How crazy are you for accuracy? For most applications, the value of 9.8 m/s2 is more than sufficient. If you're in a
hurry, or don't have access to a calculator, or just don't need to be that accurate; rounding g to 10 m/s2 is often
acceptable. During a multiple choice exam where calculators aren't allowed, this is often the way to go. If you need
greater accuracy, consult a comprehensive reference work to find the accepted value for your latitude and altitude.

If that's not good enough, then obtain the required instruments and measure the local value to as many significant
digits as you can. You may learn something interesting about your location. I once met a geologist whose job it was
to measure g across a portion of West Africa. When I asked him who he worked for and why he was doing this, he
basically refused to answer other than to say that one could infer the interior structure of the Earth from agravimetric
map prepared from his findings. Knowing this, one might then be able to identify structures where valuable minerals
or petroleum might be found.

Like all professions, those in the gravity measuring business (gravimetry) have their own special jargon. The SI unit
of acceleration is the meter per second squared [m/s 2]. Split that into a hundred parts and you get the centimeter per
second squared [cm/s2] also known as thegal [Gal] in honor of Galileo. (Note that the unit is written in lowercase as
a word but is capitalized as a symbol.) Split that into a thousand parts and you get a milligal [mGal]. Since earth's
gravity produces a surface acceleration of about 10 m/s2, a milligal is about 1 millionth of the value we're all used to.
Measurements with this precision can be used to study changes in the Earth's crust, sea levels, ocean currents, polar
ice, and groundwater. Push it a little bit further and it should be possible to detect changes in earth's atmosphere.
Gravity is a heavy subject that will be discussed in more detail later in this book.

gee, wally

As was discussed earlier, don't confuse the phenomena of acceleration due to gravity with the unit of the same name.
While the quantity g has a value that depends on location and is approximately 9.8 m/s2 on earth, the unit gravity has
the defined value of

g = 9.80665 m/s2

You may also have noticed they use slightly different symbols. The unit uses the roman or upright g while the
natural phenomena uses the italic or oblique g. Don't confuse g with g.
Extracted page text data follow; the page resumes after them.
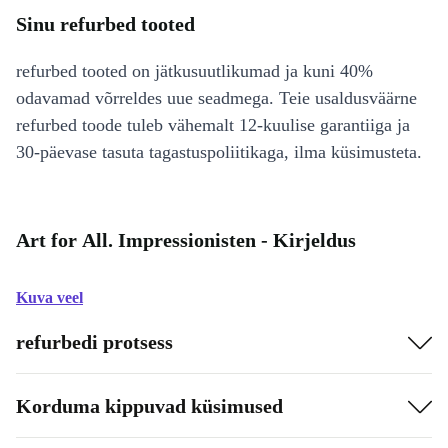
Sinu refurbed tooted
refurbed tooted on jätkusuutlikumad ja kuni 40%
odavamad võrreldes uue seadmega. Teie usaldusväärne
refurbed toode tuleb vähemalt 12-kuulise garantiiga ja
30-päevase tasuta tagastuspoliitikaga, ilma küsimusteta.
Art for All. Impressionisten - Kirjeldus
Kuva veel
refurbedi protsess
Korduma kippuvad küsimused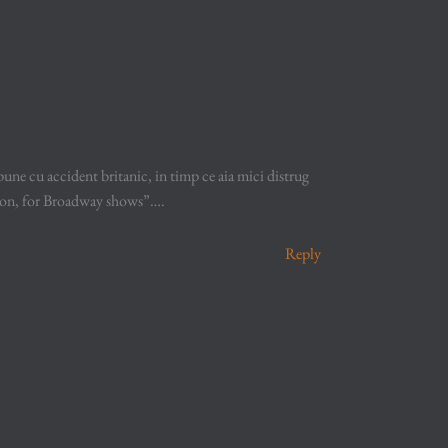
pune cu accident britanic, in timp ce aia mici distrug
zation, for Broadway shows”….
Reply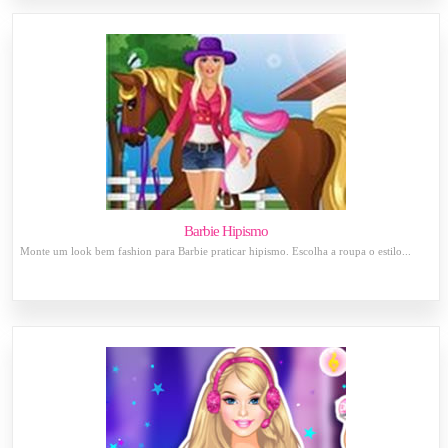
Barbie Hipismo
Monte um look bem fashion para Barbie praticar hipismo. Escolha a roupa o estilo...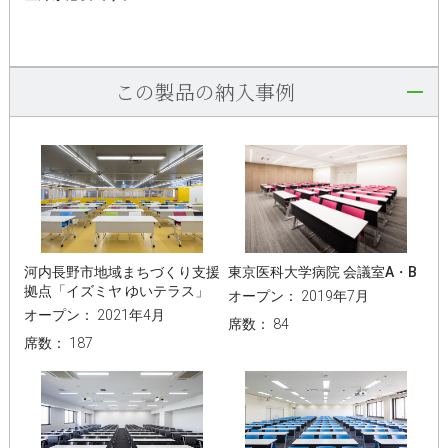
この製品の納入事例
河内長野市地域まちづくり支援
東京医科大学病院 会議室A・B
拠点「イズミヤ ゆいテラス」
オープン： 2019年7月
オープン： 2021年4月
席数： 84
席数： 187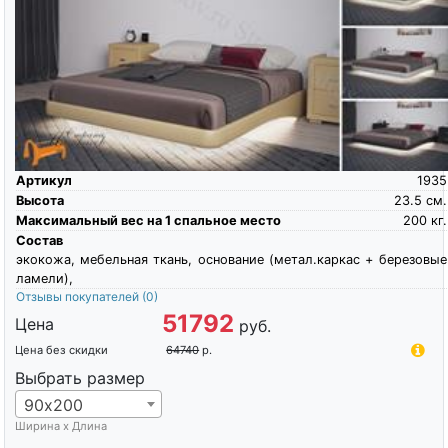
Артикул
1935
Высота
23.5
см.
Максимальный вес на 1 спальное место
200
кг.
Состав
экокожа, мебельная ткань, основание (метал.каркас + березовые
ламели),
Отзывы покупателей
(0)
51792
Цена
руб.
Цена без скидки
64740
р.
Выбрать размер
90х200
Ширина х Длина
The unit g is often used to measure the acceleration of a reference frame. "Say what?" This is technical language that
will be elaborated upon later in another section of this book, but I will explain it with examples for now. As I write
this, I'm sitting in front of my computer in my home office. Gravity is drawing my body down into my office chair,
my arms toward the desk, and my fingers toward the keyboard. This is the normal 1 g (one gee) world we're all
accustomed to. I could take a laptop computer with me to an amusement park, get on a roller coaster, and try to get
some writing done there. Gravity works on a roller coaster just as it does at home, but since the roller coaster is
accelerating up and down (not to mention side to side) the sensation of normal earth gravity is lost. There will be
times when I feel heavier than normal and times when I fell lighter than normal. These correspond to periods of
more than one g and less than one g. I could also take my laptop with me on a trip to outer space. After a brief period
of 2 or 3 g (two or three gees) accelerating away from the surface of the Earth, most space journeys are spent in
conditions of apparent weightlessness or 0 g (zero gee). This happens not because gravity stops working (gravity has

infinite range and is never repulsive), but because a spacecraft is an accelerating reference frame. As I said earlier,
this concept will be discussed more thoroughly in a later section of this book.